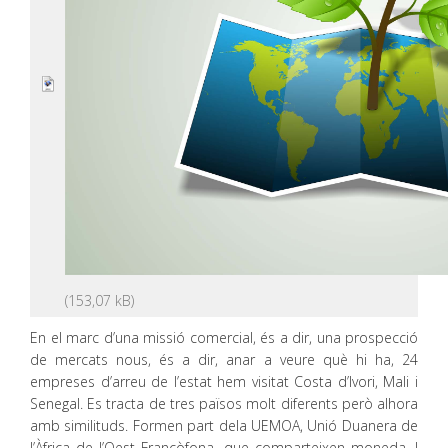
En el marc d’una missió comercial, és a dir, una prospecció
de mercats nous, és a dir, anar a veure què hi ha, 24
empreses d’arreu de l’estat hem visitat Costa d’Ivori, Mali i
Senegal. Es tracta de tres països molt diferents però alhora
amb similituds. Formen part dela UEMOA, Unió Duanera de
l’Àfrica de l’Oest Francòfona, que comparteixen moneda. I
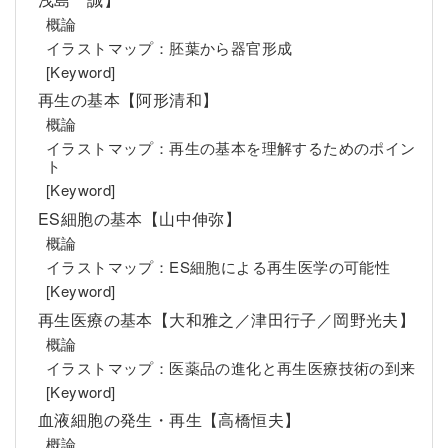
概論
イラストマップ：胚葉から器官形成
[Keyword]
再生の基本【阿形清和】
概論
イラストマップ：再生の基本を理解するためのポイン
ト
[Keyword]
ES細胞の基本【山中伸弥】
概論
イラストマップ：ES細胞による再生医学の可能性
[Keyword]
再生医療の基本【大和雅之／津田行子／岡野光夫】
概論
イラストマップ：医薬品の進化と再生医療技術の到来
[Keyword]
血液細胞の発生・再生【高橋恒夫】
概論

______________________________

- _Exercise objective_
Report each line in the preceding entries that holds the string "イラストマップ".

- _Written solution_
イラストマップ：胚葉から器官形成
イラストマップ：再生の基本を理解するためのポイン
イラストマップ：ES細胞による再生医学の可能性
イラストマップ：医薬品の進化と再生医療技術の到来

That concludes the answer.